Andrzej Trubeha

Personal information
- Full name: Andrzej Trubeha
- Date of birth: 22 November 1997 (age 28)
- Place of birth: Yavoriv, Ukraine
- Height: 1.86 m (6 ft 1 in)
- Position: Forward

Team information
- Current team: Puszcza Niepołomice
- Number: 53

Youth career
- 0000–2012: JKS 1909 Jarosław
- 2012–2014: Stal Rzeszów

Senior career*
- Years: Team / Apps / (Gls)
- 2014–2015: Stal Rzeszów II
- 2015–2016: Stal Rzeszów / 0 / (0)
- 2016–2017: Górnik Zabrze II / 35 / (10)
- 2017–2019: Stal Stalowa Wola / 40 / (6)
- 2019–2020: KKS 1925 Kalisz / 12 / (3)
- 2020–2021: Legionovia Legionowo / 44 / (23)
- 2021–2023: Jagiellonia Białystok / 31 / (1)
- 2022: Jagiellonia Białystok II / 4 / (2)
- 2023–2026: Bruk-Bet Termalica Nieciecza / 88 / (14)
- 2026–: Puszcza Niepołomice / 7 / (1)

= Andrzej Trubeha =

Polish professional footballer (born 1997)
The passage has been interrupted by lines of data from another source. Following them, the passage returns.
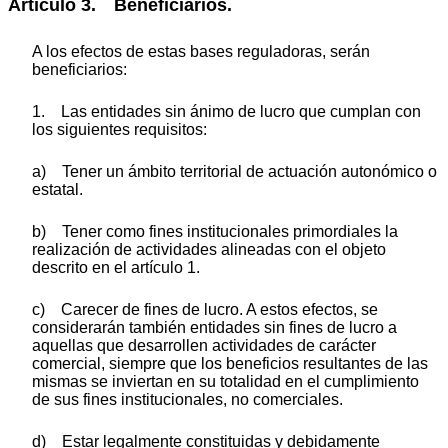
Artículo 3. Beneficiarios.
A los efectos de estas bases reguladoras, serán
beneficiarios:
1. Las entidades sin ánimo de lucro que cumplan con
los siguientes requisitos:
a) Tener un ámbito territorial de actuación autonómico o
estatal.
b) Tener como fines institucionales primordiales la
realización de actividades alineadas con el objeto
descrito en el artículo 1.
c) Carecer de fines de lucro. A estos efectos, se
considerarán también entidades sin fines de lucro a
aquellas que desarrollen actividades de carácter
comercial, siempre que los beneficios resultantes de las
mismas se inviertan en su totalidad en el cumplimiento
de sus fines institucionales, no comerciales.
d) Estar legalmente constituidas y debidamente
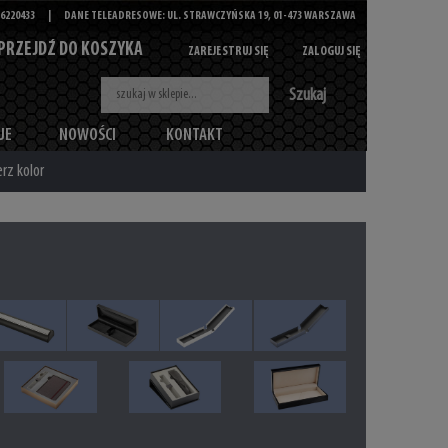
6220433
|
DANE TELEADRESOWE: UL. STRAWCZYŃSKA 19, 01-473 WARSZAWA
PRZEJDŹ DO KOSZYKA
ZAREJESTRUJ SIĘ
ZALOGUJ SIĘ
Szukaj
JE
NOWOŚCI
KONTAKT
rz kolor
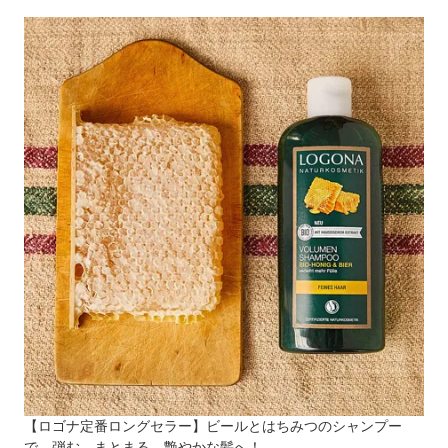
【ロゴナ定番ロングセラー】ビールとはちみつのシャンプー
で、弾む、まとまる、艶やかな髪へ！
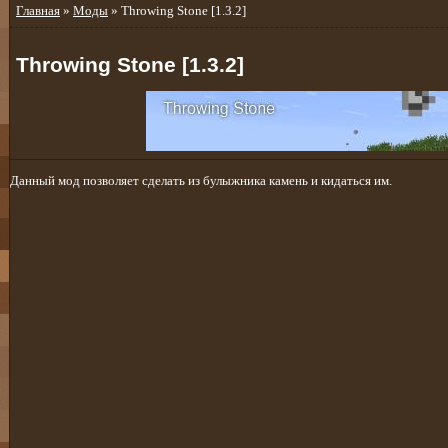
Главная
»
Моды
» Throwing Stone [1.3.2]
Throwing Stone [1.3.2]
Данный мод позволяет сделать из булыжника камень и кидаться им.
Andrzej Trubeha (born 22 November 1997) is a Ukrainian-born Polish professional footballer who plays as a forward for I liga club Puszcza Niepołomice.

==Career==
A youth academy player for JKS 1909 Jarosław and Stal Rzeszów, he played in his senior career for Stal Rzeszów, Górnik Zabrze's second team, Stal Stalowa Wola, KKS 1925 Kalisz, Legionovia Legionowo, and Jagiellonia Białystok.

==Personal life==
Trubeha was on born 22 November 1997 in Yavoriv, Ukraine. Until 2014, he held Ukrainian citizenship.